Sometimes the recommendations are complicated. Screening for osteoporosis is recommended for women aged 65 years or older and for younger women whose fracture risk is equal to or greater than that of a 65-year old white woman who has no additional risk factors. Men should not be screened. You almost need a translator to decide whether some of the recommendations apply to you: that’s what your doctor is for.

The USPSTF recommends against doing these tests as routine screening tests because they do more harm than good:

  • Annual chest x-ray
  • TB tine test
  • Scoliosis check
  • EKG
  • Teaching patients to do breast and testicular self-exams

Sometimes they’re not sure, and they say so. For glaucoma, they say there is insufficient evidence to recommend either for or against screening.

A recent study found that routine physical exams don’t reduce mortality. Routine visits to a doctor can still be worthwhile, but the physical exam itself (the laying on of hands, looking in the ears, and applying a stethoscope to the chest) is largely a waste of time in the absence of symptoms.

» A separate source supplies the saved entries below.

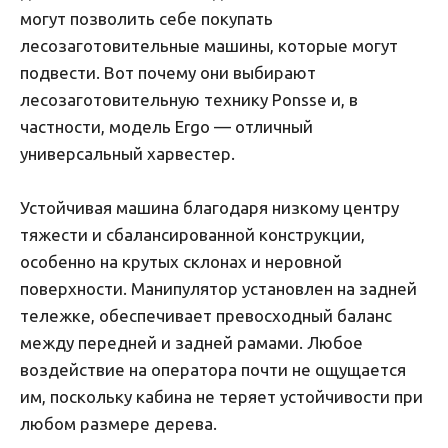
могут позволить себе покупать
лесозаготовительные машины, которые могут
подвести. Вот почему они выбирают
лесозаготовительную технику Ponsse и, в
частности, модель Ergo — отличный
универсальный харвестер.
Устойчивая машина благодаря низкому центру
тяжести и сбалансированной конструкции,
особенно на крутых склонах и неровной
поверхности. Манипулятор установлен на задней
тележке, обеспечивает превосходный баланс
между передней и задней рамами. Любое
воздействие на оператора почти не ощущается
им, поскольку кабина не теряет устойчивости при
любом размере дерева.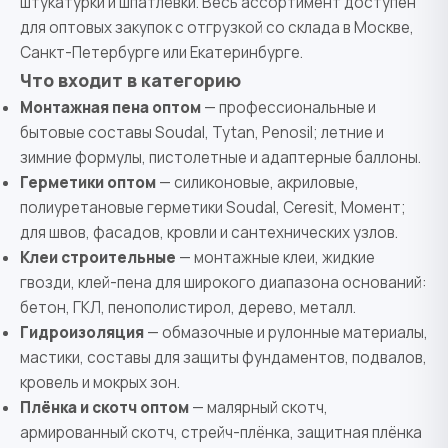
штукатурки и шпатлёвки. Весь ассортимент доступен
для оптовых закупок с отгрузкой со склада в Москве,
Санкт-Петербурге или Екатеринбурге.
Что входит в категорию
Монтажная пена оптом
— профессиональные и
бытовые составы Soudal, Tytan, Penosil; летние и
зимние формулы, пистолетные и адаптерные баллоны.
Герметики оптом
— силиконовые, акриловые,
полиуретановые герметики Soudal, Ceresit, Момент;
для швов, фасадов, кровли и сантехнических узлов.
Клеи строительные
— монтажные клеи, жидкие
гвозди, клей-пена для широкого диапазона оснований:
бетон, ГКЛ, пенополистирол, дерево, металл.
Гидроизоляция
— обмазочные и рулонные материалы,
мастики, составы для защиты фундаментов, подвалов,
кровель и мокрых зон.
Плёнка и скотч оптом
— малярный скотч,
армированный скотч, стрейч-плёнка, защитная плёнка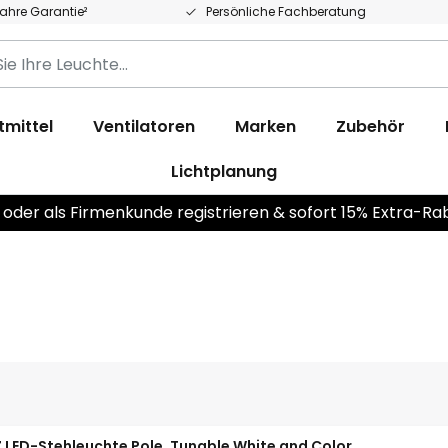
Jahre Garantie²
Persönliche Fachberatung
tmittel
Ventilatoren
Marken
Zubehör
Lichtplanung
 oder als Firmenkunde registrieren & sofort 15% Extra-Ra
 LED-Stehleuchte Pole, Tunable White and Color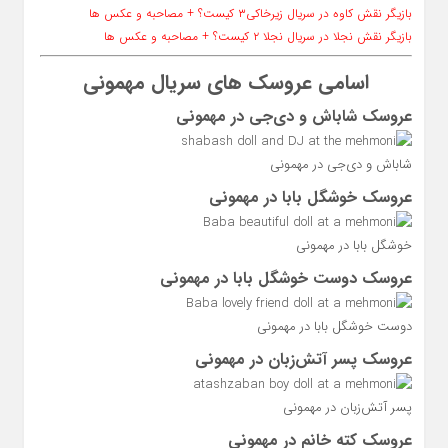
بازیگر نقش کاوه در سریال زیرخاکی۳ کیست؟ + مصاحبه و عکس ها
بازیگر نقش نجلا در سریال نجلا ۲ کیست؟ + مصاحبه و عکس ها
اسامی عروسک های سریال مهمونی
عروسک شاباش و دی‌جی در مهمونی
شاباش و دی‌جی در مهمونی
عروسک خوشگل بابا در مهمونی
خوشگل بابا در مهمونی
عروسک دوست خوشگل بابا در مهمونی
دوست خوشگل بابا در مهمونی
عروسک پسر آتش‌زبان در مهمونی
پسر آتش‌زبان در مهمونی
عروسک کته خانم در مهمونی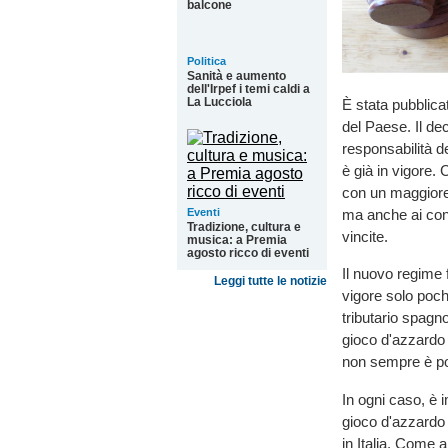
balcone
Politica
Sanità e aumento
dell'Irpef i temi caldi a
La Lucciola
È stata pubblica
del Paese. Il de
responsabilità d
è già in vigore
con un maggiore 
Eventi
ma anche ai cons
Tradizione, cultura e
vincite.
musica: a Premia
agosto ricco di eventi
Il nuovo regime f
Leggi tutte le notizie
vigore solo poch
tributario spagno
gioco d'azzardo 
non sempre è pos
In ogni caso, è i
gioco d'azzardo p
in Italia. Come 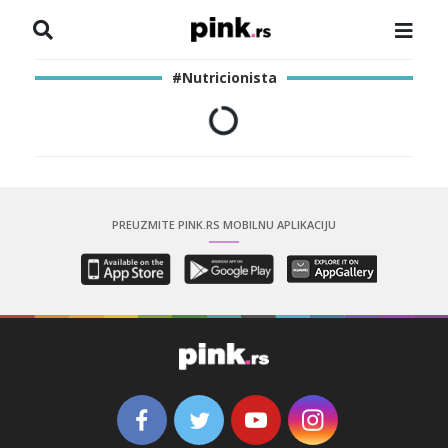
NASLOVNA
#Nutricionista
VESTI
ZADRUGA
SHOWBIZ
PREUZMITE PINK.RS MOBILNU APLIKACIJU
HRONIKA
PINKOVE ZVEZDE
ODEON
SPORT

Questionable screening tests offered to the public for profit

Several companies offer ultrasound screening. They come to town, set up in a YMCA or church, and offer “tests your doctor won’t order”: EKG, echocardiogram, ultrasounds to check for narrowing of the carotid arteries, ultrasounds of the abdominal aorta to check for aneurysms, screening for peripheral artery disease (PAD), etc. They offer glowing testimonials from people who believe they would have had a stroke or ruptured aneurysm if they had not been tested, that this screening saves lives. They don’t divulge the reason your doctor won’t order these tests: they do more harm than good. The only one the USPSTF recommends is abdominal aortic aneurysm (AAA) screening and they recommend it be done only once and only in men age 65-75 who have ever smoked. The companies will gladly test everyone and will repeat the test every year when they come back to town. Their advertising is deceptive and their testing is more likely to harm than help.

Electrodermal testing is done with a biofeedback machine hooked up to a computer. It diagnoses all kinds of bogus conditions and “imbalances” and tells the operator which homeopathic remedies and supplements to sell to the customer. It’s about as useful as a Magic Eight-Ball.

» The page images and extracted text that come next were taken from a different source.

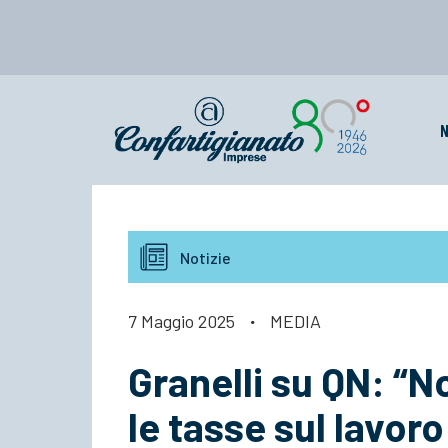
N
Notizie
7 Maggio 2025
·
MEDIA
Granelli su QN: “N
le tasse sul lavoro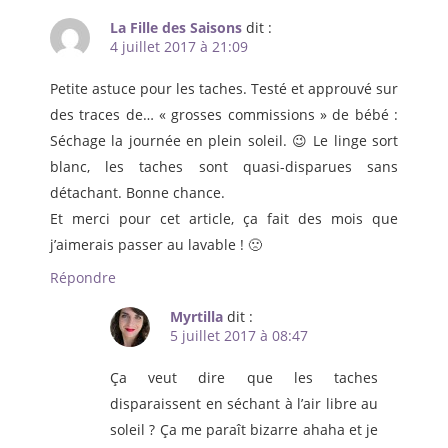
La Fille des Saisons
dit :
4 juillet 2017 à 21:09
Petite astuce pour les taches. Testé et approuvé sur
des traces de… « grosses commissions » de bébé :
Séchage la journée en plein soleil. 😉 Le linge sort
blanc, les taches sont quasi-disparues sans
détachant. Bonne chance.
Et merci pour cet article, ça fait des mois que
j’aimerais passer au lavable ! 🙁
Répondre
Myrtilla
dit :
5 juillet 2017 à 08:47
Ça veut dire que les taches
disparaissent en séchant à l’air libre au
soleil ? Ça me paraît bizarre ahaha et je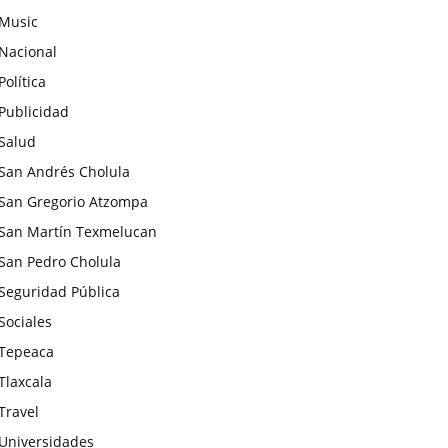
Music
Nacional
Política
Publicidad
Salud
San Andrés Cholula
San Gregorio Atzompa
San Martín Texmelucan
San Pedro Cholula
Seguridad Pública
Sociales
Tepeaca
Tlaxcala
Travel
Universidades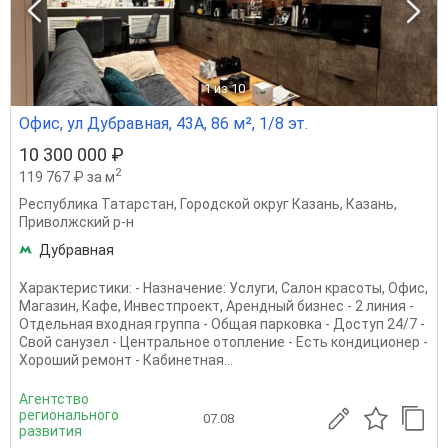
1
из 10
Офис, ул Дубравная, 43А, 86 м², 1/8 эт.
10 300 000 ₽
2
119 767 ₽ за м
Республика Татарстан
,
Городской округ Казань
,
Казань
,
Приволжский р-н
Дубравная
Характеристики: - Назначение: Услуги, Салон красоты, Офис,
Магазин, Кафе, Инвестпроект, Арендный бизнес - 2 линия -
Отдельная входная группа - Общая парковка - Доступ 24/7 -
Свой санузел - Центральное отопление - Есть кондиционер -
Хороший ремонт - Кабинетная...
Агентство
регионального
07.08
развития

Some chiropractors use surface electromyography to locate your subluxations. The test is useless, particularly since there’s no such thing as a chiropractic subluxation.

Whole body CT scans were popular for a while; they were offered in free-standing CT facilities on request, without a doctor’s orders. They exposed patients to the same amount of radiation as 923 chest x-rays. They found abnormalities in 37-86% of patients, creating anxiety and leading to unnecessary follow-up tests that were sometimes invasive and potentially life-threatening. Fortunately they seem to have gone out of style.

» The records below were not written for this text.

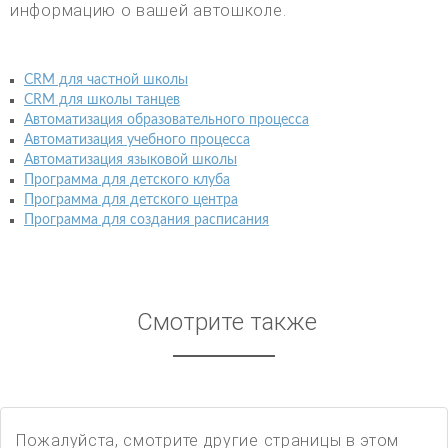
информацию о вашей автошколе.
CRM для частной школы
CRM для школы танцев
Автоматизация образовательного процесса
Автоматизация учебного процесса
Автоматизация языковой школы
Программа для детского клуба
Программа для детского центра
Программа для создания расписания
Смотрите также
Пожалуйста, смотрите другие страницы в этом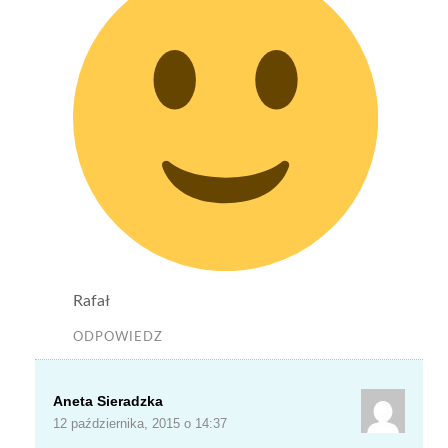
Rafał
ODPOWIEDZ
Aneta Sieradzka
12 października, 2015 o 14:37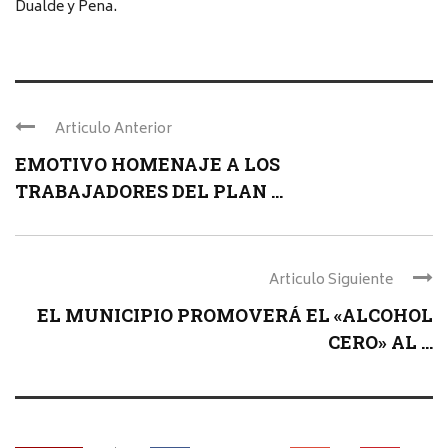
Dualde y Pena.
Articulo Anterior
EMOTIVO HOMENAJE A LOS
TRABAJADORES DEL PLAN ...
Articulo Siguiente
EL MUNICIPIO PROMOVERÁ EL «ALCOHOL
CERO» AL ...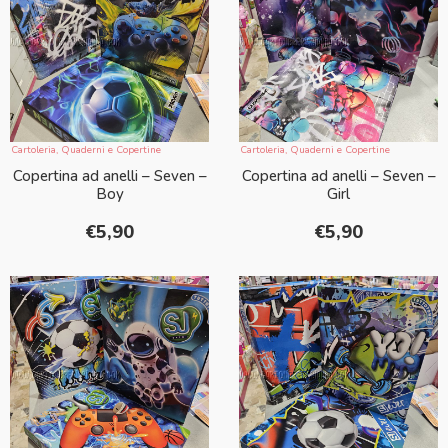
Cartoleria
,
Quaderni e Copertine
Cartoleria
,
Quaderni e Copertine
Copertina ad anelli – Seven –
Copertina ad anelli – Seven –
Boy
Girl
€
5,90
€
5,90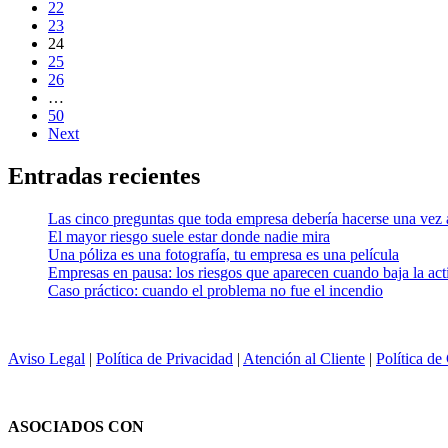
22
23
24
25
26
…
50
Next
Entradas recientes
Las cinco preguntas que toda empresa debería hacerse una vez 
El mayor riesgo suele estar donde nadie mira
Una póliza es una fotografía, tu empresa es una película
Empresas en pausa: los riesgos que aparecen cuando baja la act
Caso práctico: cuando el problema no fue el incendio
Aviso Legal
|
Política de Privacidad
|
Atención al Cliente
|
Política de
ASOCIADOS CON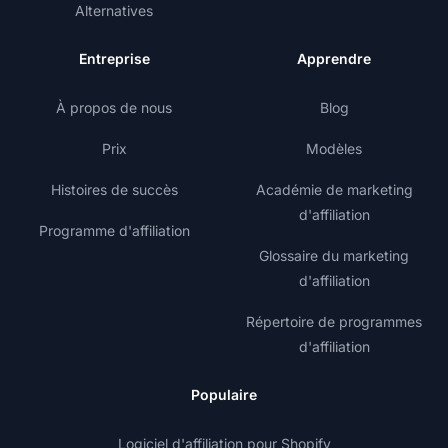
Alternatives
Entreprise
Apprendre
À propos de nous
Blog
Prix
Modèles
Histoires de succès
Académie de marketing
d'affiliation
Programme d'affiliation
Glossaire du marketing
d'affiliation
Répertoire de programmes
d'affiliation
Populaire
Logiciel d'affiliation pour Shopify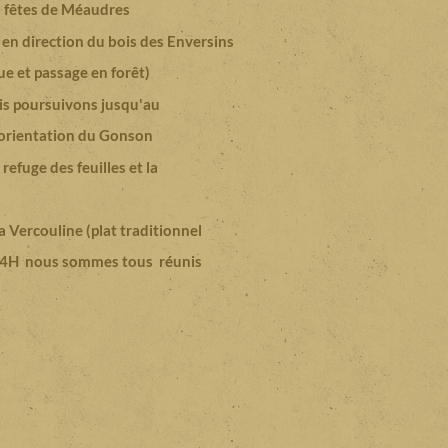
s fêtes de Méaudres
s en direction du bois des Enversins
ue et passage en forêt)
is poursuivons jusqu'au
 d'orientation du Gonson
refuge des feuilles et la
a Vercouline (plat traditionnel
 14H nous sommes tous réunis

When pharmacies in the UK started offering glucose and cholesterol tests, the number of visits to doctors increased, but only 10% of people with positive tests needed treatment.

Talking20 does 17 tests on a drop of blood and plans to increase this to hundreds or thousands of tests you don’t need.

Direct to consumer genetic testing is offered by several companies. They don’t test your entire genome, only specific SNPs (single nucleotide polymorphisms), and they report probabilities based on imperfect data. They might tell you that people with the same SNP as you are 30% more likely to develop Parkinson’s disease than people with other SNPs. So what? There’s nothing you can do to prevent it. And remember, genetics is not destiny. Having the gene for a disease doesn’t mean you will necessarily get the disease. Gene expression depends on environmental factors, epigenetic factors, and complex interactions with other genes. Genetic testing that promises to give you personalized diet and supplement advice is quackery. Our access to genetic information currently exceeds our understanding of what that information actually means.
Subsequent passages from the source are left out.